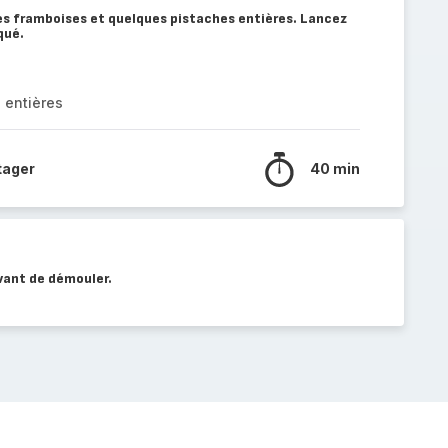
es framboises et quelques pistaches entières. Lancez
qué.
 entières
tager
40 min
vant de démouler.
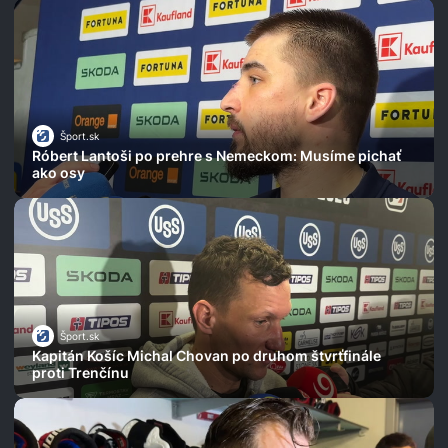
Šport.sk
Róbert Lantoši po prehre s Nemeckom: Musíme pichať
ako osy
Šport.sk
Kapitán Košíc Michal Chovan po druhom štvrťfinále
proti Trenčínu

========

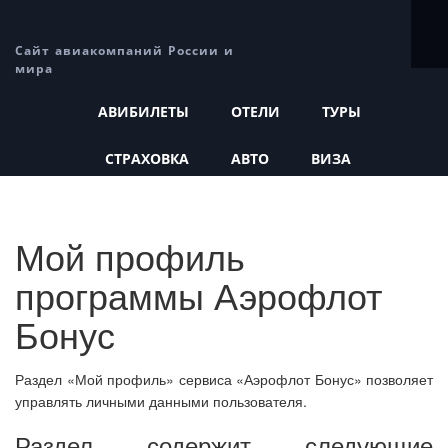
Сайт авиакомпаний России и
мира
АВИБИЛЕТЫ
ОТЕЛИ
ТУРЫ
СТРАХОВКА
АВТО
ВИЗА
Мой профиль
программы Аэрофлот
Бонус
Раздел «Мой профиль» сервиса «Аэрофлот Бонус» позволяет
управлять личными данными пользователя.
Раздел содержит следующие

========

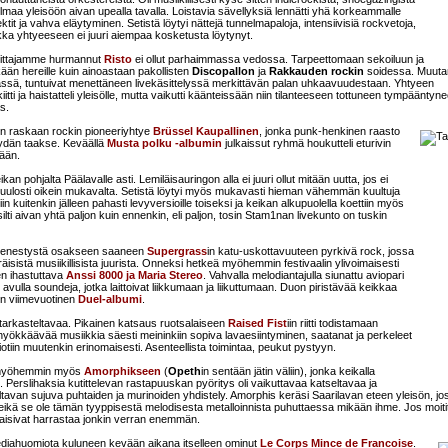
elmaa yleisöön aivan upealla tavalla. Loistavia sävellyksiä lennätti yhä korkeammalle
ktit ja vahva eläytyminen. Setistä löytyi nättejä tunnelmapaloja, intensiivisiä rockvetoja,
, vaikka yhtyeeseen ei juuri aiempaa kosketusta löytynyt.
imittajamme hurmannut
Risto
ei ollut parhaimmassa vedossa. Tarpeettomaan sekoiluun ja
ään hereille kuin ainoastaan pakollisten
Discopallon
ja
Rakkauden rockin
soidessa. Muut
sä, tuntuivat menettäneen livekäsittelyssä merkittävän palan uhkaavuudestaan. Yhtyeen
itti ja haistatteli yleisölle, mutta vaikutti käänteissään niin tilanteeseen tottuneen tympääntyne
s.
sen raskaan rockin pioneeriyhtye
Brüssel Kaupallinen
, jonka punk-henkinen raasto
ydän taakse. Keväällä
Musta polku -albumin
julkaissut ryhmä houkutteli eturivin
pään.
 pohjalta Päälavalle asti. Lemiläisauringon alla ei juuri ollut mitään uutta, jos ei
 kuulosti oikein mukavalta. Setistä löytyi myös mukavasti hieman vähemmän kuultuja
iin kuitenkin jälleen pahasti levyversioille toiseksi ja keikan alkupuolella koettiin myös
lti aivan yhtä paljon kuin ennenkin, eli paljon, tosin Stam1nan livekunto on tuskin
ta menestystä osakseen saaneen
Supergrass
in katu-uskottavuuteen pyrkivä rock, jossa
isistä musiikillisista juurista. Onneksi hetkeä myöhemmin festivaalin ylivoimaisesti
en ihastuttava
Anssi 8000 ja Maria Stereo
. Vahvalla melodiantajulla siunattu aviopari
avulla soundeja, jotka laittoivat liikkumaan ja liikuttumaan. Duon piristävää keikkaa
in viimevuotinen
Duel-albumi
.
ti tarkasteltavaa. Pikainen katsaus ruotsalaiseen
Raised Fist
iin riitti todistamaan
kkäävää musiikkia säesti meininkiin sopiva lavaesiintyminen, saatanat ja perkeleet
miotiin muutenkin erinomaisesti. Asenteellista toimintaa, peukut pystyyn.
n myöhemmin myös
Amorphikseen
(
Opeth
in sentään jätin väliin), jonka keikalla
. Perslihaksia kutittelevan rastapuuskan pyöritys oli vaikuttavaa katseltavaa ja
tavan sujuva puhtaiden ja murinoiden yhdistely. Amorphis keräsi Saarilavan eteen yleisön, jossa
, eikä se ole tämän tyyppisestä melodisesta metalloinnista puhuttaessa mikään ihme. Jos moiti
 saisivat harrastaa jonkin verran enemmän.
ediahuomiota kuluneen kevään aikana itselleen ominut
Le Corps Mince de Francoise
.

========

■ **TASK GOAL**:
Select and copy every line of the listing with the word "rockin".

■ **TASK RESULT**:
Rakkauden rockin
sen raskaan rockin pioneeriyhtye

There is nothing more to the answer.